This is going to have to be a short post because I’m simply out of time for the day.
I’ve been doing some reading about information theory as the basis for using entropy and information gain as measures to choose the branches and leaves of a decision tree. I’ve also been reading other people’s implementations of decision tree algorithms, so I won’t be totally reinventing the wheel with this project. First off, a very good general explanation of decision trees can be found at Rudjer Boskovic Institute’s Data Mining Server tutorial titled Decision Trees.

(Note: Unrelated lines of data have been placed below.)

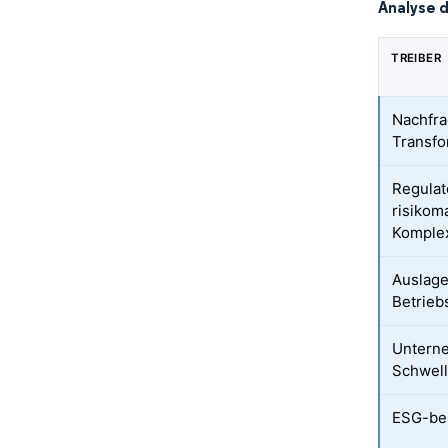
Analyse 
TREIBER
Nachfra
Transfo
Regulat
risiko
Komplex
Auslage
Betrie
Untern
Schwel
ESG-be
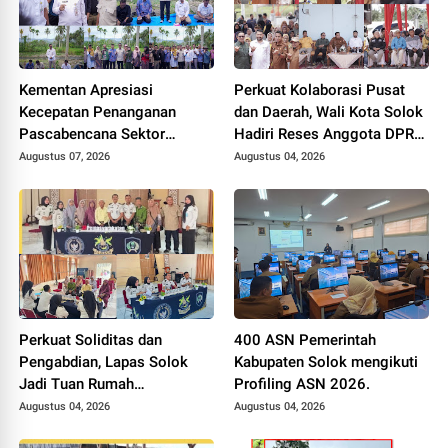
Kementan Apresiasi
Perkuat Kolaborasi Pusat
Kecepatan Penanganan
dan Daerah, Wali Kota Solok
Pascabencana Sektor
Hadiri Reses Anggota DPR
Pertanian Kabupaten Solok,
RI H. Zigo Rolanda
Augustus 07, 2026
Augustus 04, 2026
Alokasi Bantuan Irigasi Naik
dari 13 Menjadi 74 Unit.
Perkuat Soliditas dan
400 ASN Pemerintah
Pengabdian, Lapas Solok
Kabupaten Solok mengikuti
Jadi Tuan Rumah
Profiling ASN 2026.
Musyawarah Pembentukan
Augustus 04, 2026
Augustus 04, 2026
Pengurus P3I Tingkat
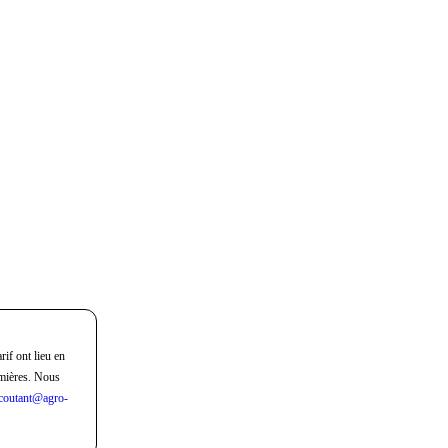
rif ont lieu en
mières. Nous
coutant@agro-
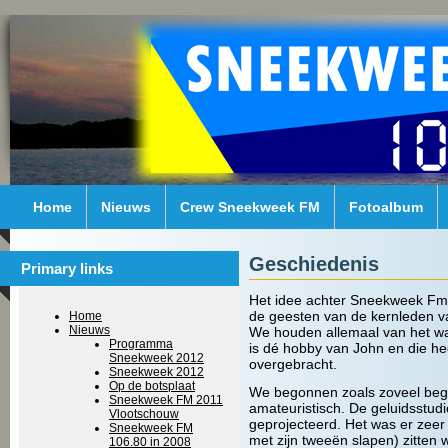
Home
Nieuws
Crew Sneekweek FM
Fotoalbum
Geschiedenis
Primary links
Het idee achter Sneekweek Fm i
de geesten van de kernleden va
Home
Nieuws
We houden allemaal van het w
Programma
is dé hobby van John en die hee
Sneekweek 2012
overgebracht.
Sneekweek 2012
Op de botsplaat
We begonnen zoals zoveel begi
Sneekweek FM 2011
amateuristisch. De geluidsstud
Vlootschouw
geprojecteerd. Het was er zeer k
Sneekweek FM
met zijn tweeën slapen) zitten
106.80 in 2008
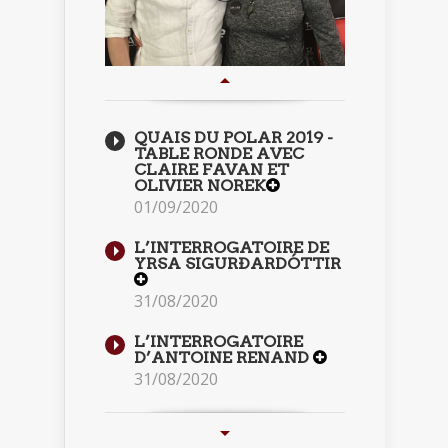
QUAIS DU POLAR 2019 -
TABLE RONDE AVEC
CLAIRE FAVAN ET
OLIVIER NOREK
01/09/2020
L’INTERROGATOIRE DE
YRSA SIGURÐARDÓTTIR
31/08/2020
L’INTERROGATOIRE
D’ANTOINE RENAND
31/08/2020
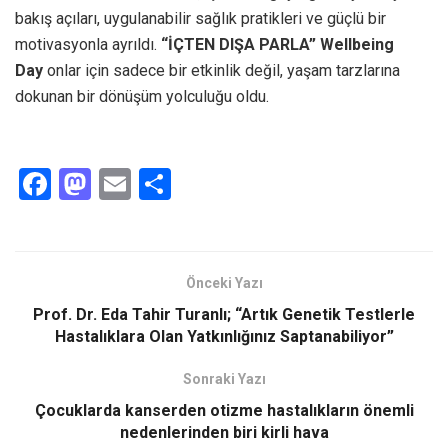
bakış açıları, uygulanabilir sağlık pratikleri ve güçlü bir
motivasyonla ayrıldı.
“İÇTEN DIŞA PARLA” Wellbeing
Day
onlar için sadece bir etkinlik değil, yaşam tarzlarına
dokunan bir dönüşüm yolculuğu oldu.
F
M
E
S
a
a
m
h
ce
st
ail
ar
b
o
e
Önceki Yazı
o
d
Prof. Dr. Eda Tahir Turanlı; “Artık Genetik Testlerle
o
o
Hastalıklara Olan Yatkınlığınız Saptanabiliyor”
k
n
Sonraki Yazı
Çocuklarda kanserden otizme hastalıkların önemli
nedenlerinden biri kirli hava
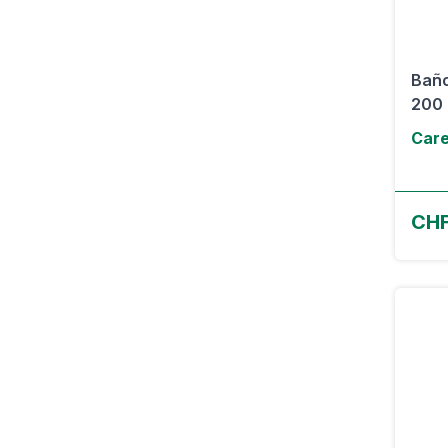
Baño
200 
Care
CHF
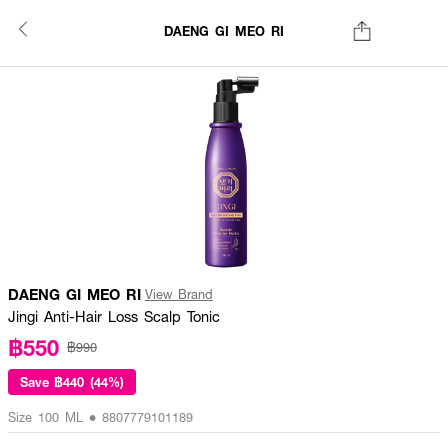
DAENG GI MEO RI
DAENG GI MEO RI
View Brand
Jingi Anti-Hair Loss Scalp Tonic
฿550
฿990
Save
฿440 (44%)
Size 100 ML • 8807779101189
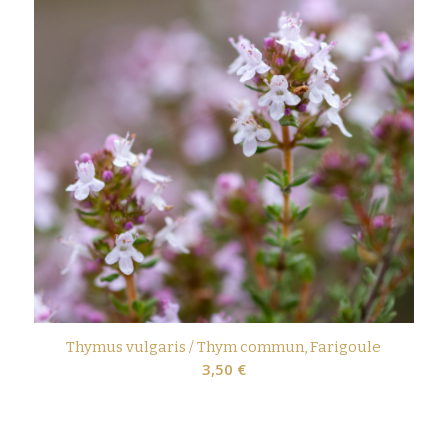
Thymus vulgaris / Thym commun, Farigoule
3,50
€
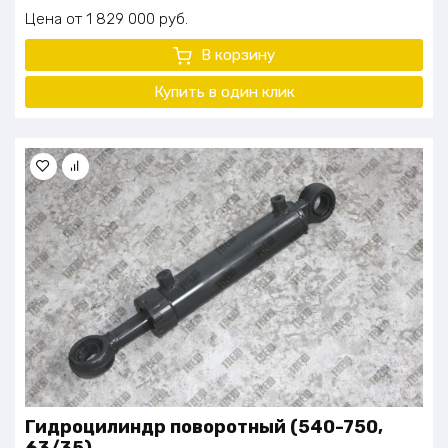
Цена
1 829 000
руб.
В корзину
Купить в один
клик
Гидроцилиндр поворотный (540-750,
63/35)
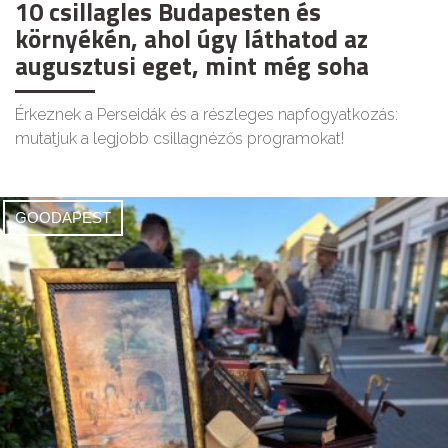
10 csillagles Budapesten és
környékén, ahol úgy láthatod az
augusztusi eget, mint még soha
Érkeznek a Perseidák és a részleges napfogyatkozás:
mutatjuk a legjobb csillagnézős programokat!
GOODAPEST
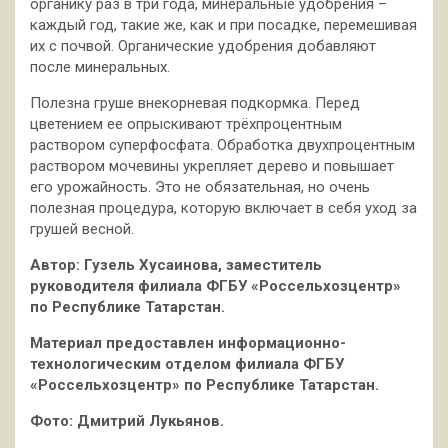
органику раз в три года, минеральные удобрения –
каждый год, такие же, как и при посадке, перемешивая
их с почвой. Органические удобрения добавляют
после минеральных.
Полезна груше внекорневая подкормка. Перед
цветением ее опрыскивают трёхпроцентным
раствором суперфосфата. Обработка двухпроцентным
раствором мочевины укрепляет дерево и повышает
его урожайность. Это не обязательная, но очень
полезная процедура, которую включает в себя уход за
грушей весной.
Автор: Гузель Хусаинова, заместитель
руководителя филиала ФГБУ «Россельхозцентр»
по Республике Татарстан.
Материал предоставлен информационно-
технологическим отделом филиала ФГБУ
«Россельхозцентр» по Республике Татарстан.
Фото: Дмитрий Лукьянов.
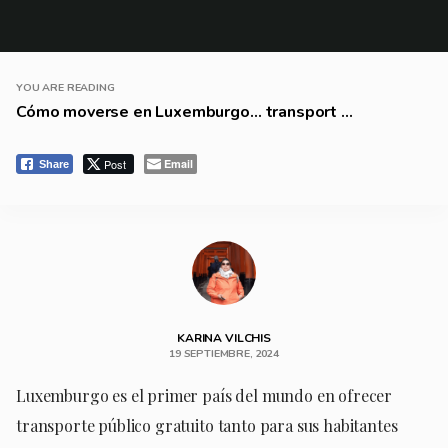
YOU ARE READING
Cómo moverse en Luxemburgo… transport ...
Post
Email
Share
KARINA VILCHIS
19 SEPTIEMBRE, 2024
Luxemburgo es el primer país del mundo en ofrecer
transporte público gratuito tanto para sus habitantes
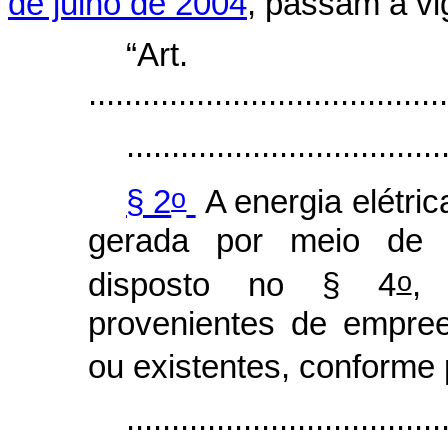
de julho de 2004
, passam a vi
“Ar
........................................
...................................
o
§ 2
A energia elétric
gerada por meio de fo
o
disposto no § 4
,
provenientes de empre
ou existentes, conforme 
...................................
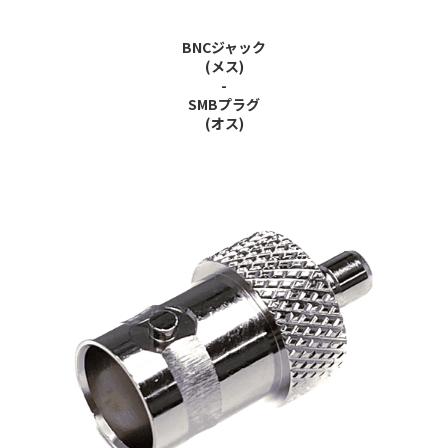
BNCジャック
(メス)
-
SMBプラグ
(オス)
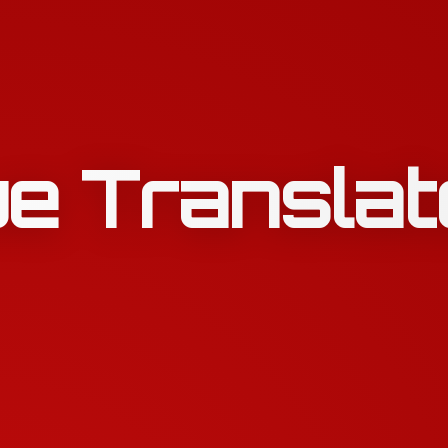
e Translat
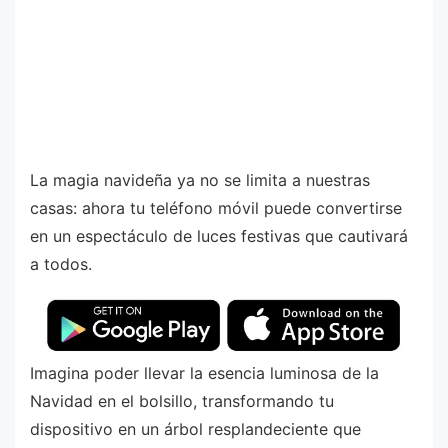
La magia navideña ya no se limita a nuestras
casas: ahora tu teléfono móvil puede convertirse
en un espectáculo de luces festivas que cautivará
a todos.
Imagina poder llevar la esencia luminosa de la
Navidad en el bolsillo, transformando tu
dispositivo en un árbol resplandeciente que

In the tutorial is J. Ross Quinlan’s classic decision tree algorithm ID3.
function ID3
Input: (R: a set of non-target attributes,
C: the target attribute,
S: a training set) returns a decision tree;
begin If S is empty, return a single node with
value Failure;
If S consists of records all with the same
value for the target attribute,
return a single leaf node with that value;
If R is empty, then return a single node
with the value of the most frequent of the
values of the target attribute that are
found in records of S; [in that case
there may be be errors, examples
that will be improperly classified];
Let A be the attribute with largest
Gain(A,S) among attributes in R;
Let {aj| j=1,2, .., m} be the values of
attribute A;
Let {Sj| j=1,2, .., m} be the subsets of
S consisting respectively of records
with value aj for A;
Return a tree with root labeled A and arcs
labeled a1, a2, .., am going respectively
to the trees (ID3(R-{A}, C, S1), ID3(R-{A}, C, S2),
.....,ID3(R-{A}, C, Sm);
Recursively apply ID3 to subsets {Sj| j=1,2, .., m}
until they are empty
end
I’m doing my best to implement something similar to this in Processing, we’ll see how it goes. So far I am able to calculate the entropy and gain of a collection and all it’s attributes, but have not yet written the code to branch the attributes and outputs in order to recursively traverse the tree. If this doesn’t prove too difficult I’d also like to make graphical output to demonstrate the structure of the tree and possibly post-prune the tree as recommended by experts to remove over-fitted branches that reduce the decision tree’s ability to generalize to data outside the training set.